Impala Development Plan

Scenario Description

Assume that you need to develop an Impala data analysis application to manage the employee information of an enterprise. Table 1 and Table 2 provide employee information.

Development Guidelines

  1. Prepare data.

    1. Create three tables: employee information table employees_info, employee contact table employees_contact, and extended employee information table employees_info_extended.
      • Employee information table employees_info contains fields such as employee ID, name, salary currency, salary, tax category, work place, and hire date. In salary currency, R indicates RMB and D indicates USD.
      • Fields in the employees_contact table include the employee ID, phone number, and email address.
      • Fields in the employees_info_extended table include the employee ID, name, mobile phone number, e-mail address, salary currency, salary, tax category, and work place. The partition field is the hire date.

        For details about table creation codes, see Creating an Impala Table.

    2. Load employee information to employees_info.

      For details about data loading codes, see Loading Impala Data.

      Table 1 provides employee information.
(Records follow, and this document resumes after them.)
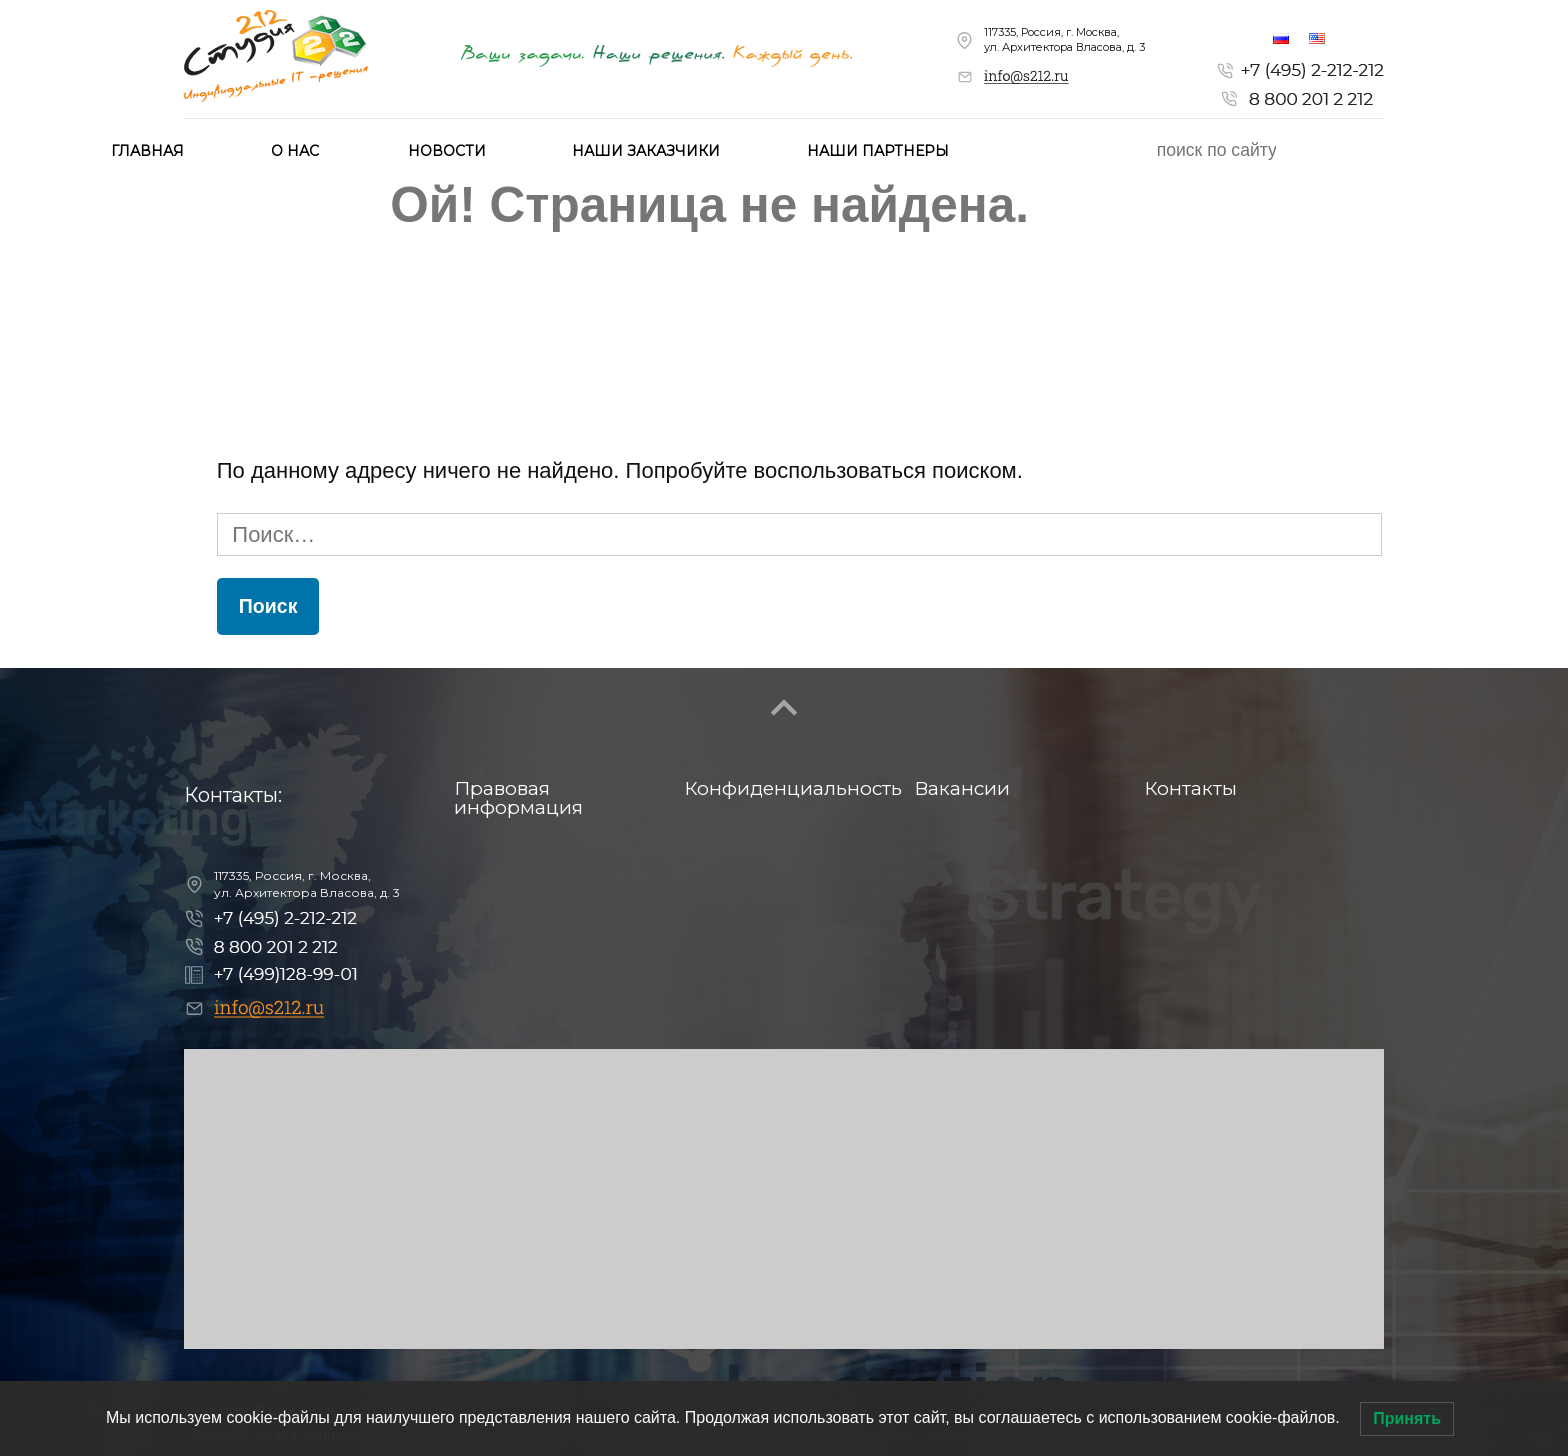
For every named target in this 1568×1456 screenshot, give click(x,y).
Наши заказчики (646, 151)
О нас (295, 151)
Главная (147, 151)
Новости (447, 151)
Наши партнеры (878, 151)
      Table 1 Employee information

      Employee ID

      Name

      Salary Currency

      Salary

      Tax Category

      Work Place

      Hire Date

      1

      Wang

      R

      8000.01

      personal income tax&0.05

      China:Shenzhen

      2014

      3

      Tom

      D

      12000.02

      personal income tax&0.09

      America:NewYork

      2014

      4

      Jack

      D

      24000.03

      personal income tax&0.09

      America:Manhattan

      2014

      6

      Linda

      D

      36000.04

      personal income tax&0.09

      America:NewYork

      2014

      8

      Zhang

      R

      9000.05

      personal income tax&0.05

      China:Shanghai

      2014

    3. Load employee contact information to employees_contact.

      Table 2 provides employee contact information.
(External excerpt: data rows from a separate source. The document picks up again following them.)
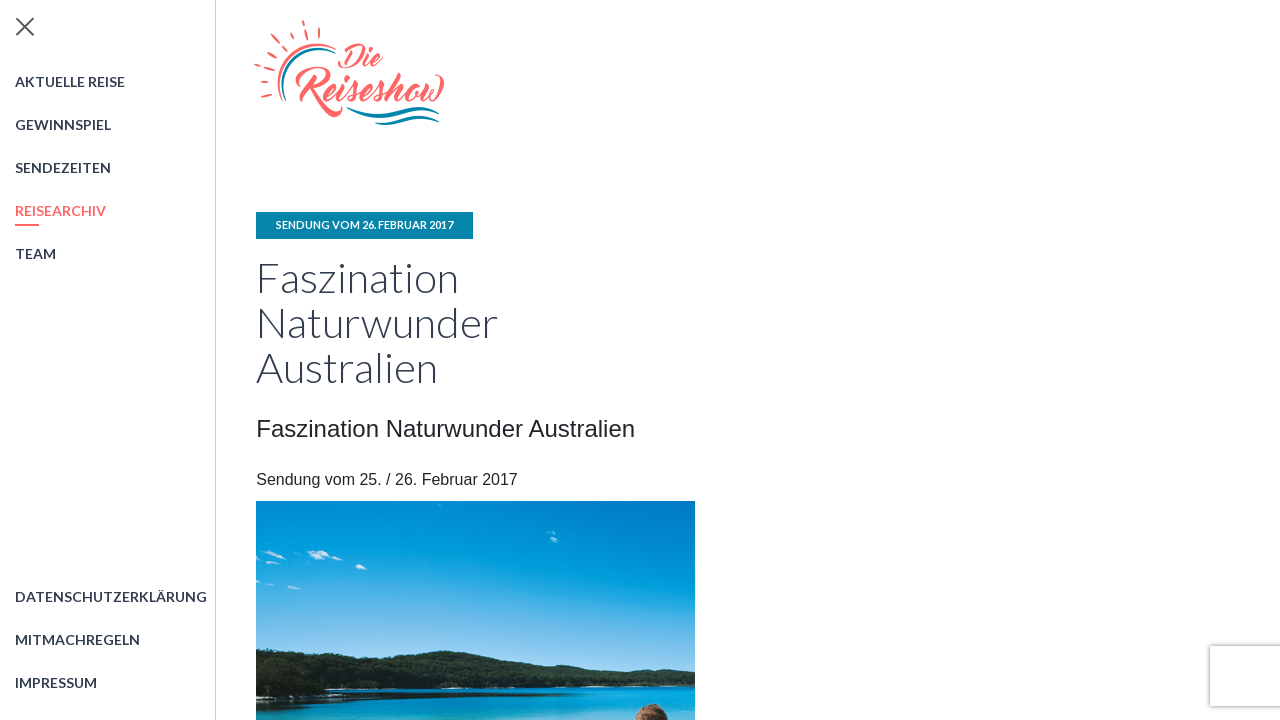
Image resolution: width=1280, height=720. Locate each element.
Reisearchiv (60, 210)
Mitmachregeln (77, 639)
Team (35, 253)
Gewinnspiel (63, 124)
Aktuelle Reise (70, 81)
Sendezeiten (63, 167)
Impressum (56, 682)
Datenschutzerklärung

      Table 2 Employee contact information

      Employee ID

      Phone Number

      Email

      1

      135 XXXX XXXX

      xxxx@xx.com

      3

      159 XXXX XXXX

      xxxxx@xx.com.cn

      4

      186 XXXX XXXX

      xxxx@xx.org

      6

      189 XXXX XXXX

      xxxx@xxx.cn

      8

      134 XXXX XXXX

      xxxx@xxxx.cn

  2. Analyze data.

    For details about data analysis codes, see Querying Impala Data.
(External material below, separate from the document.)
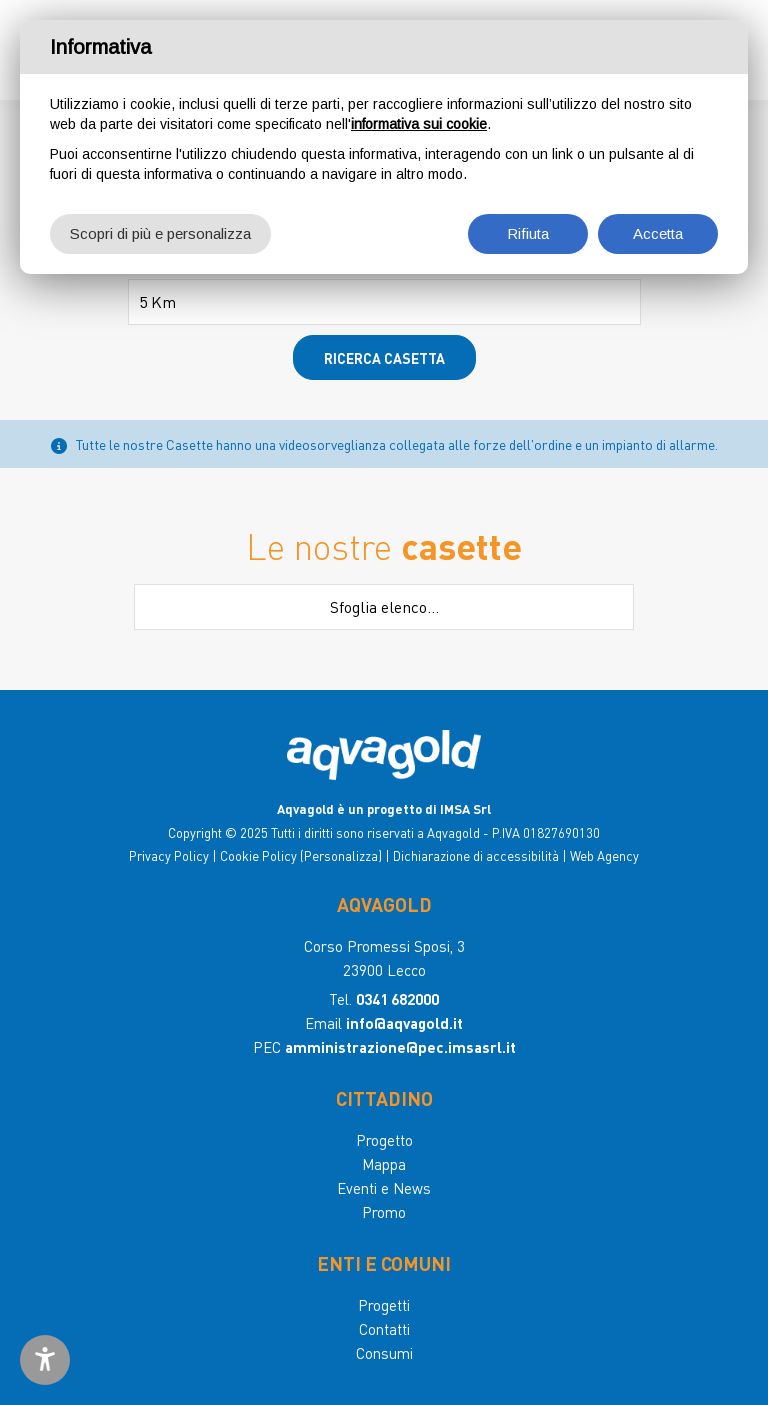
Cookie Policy (258, 855)
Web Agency (604, 855)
    • Query contact information of employees whose salaries are paid in USD.
    • Query the IDs and names of employees who were hired in 2014, and load the query results to the partition with the hire date of 2014 in the employees_info_extended table.
    • Collect the number of records in the employees_info table.
    • Query information about employees whose email addresses end with "cn".

  3. Submit a data analysis task to collect the number of records in the employees_info table. For details, see Analyzing Impala Data.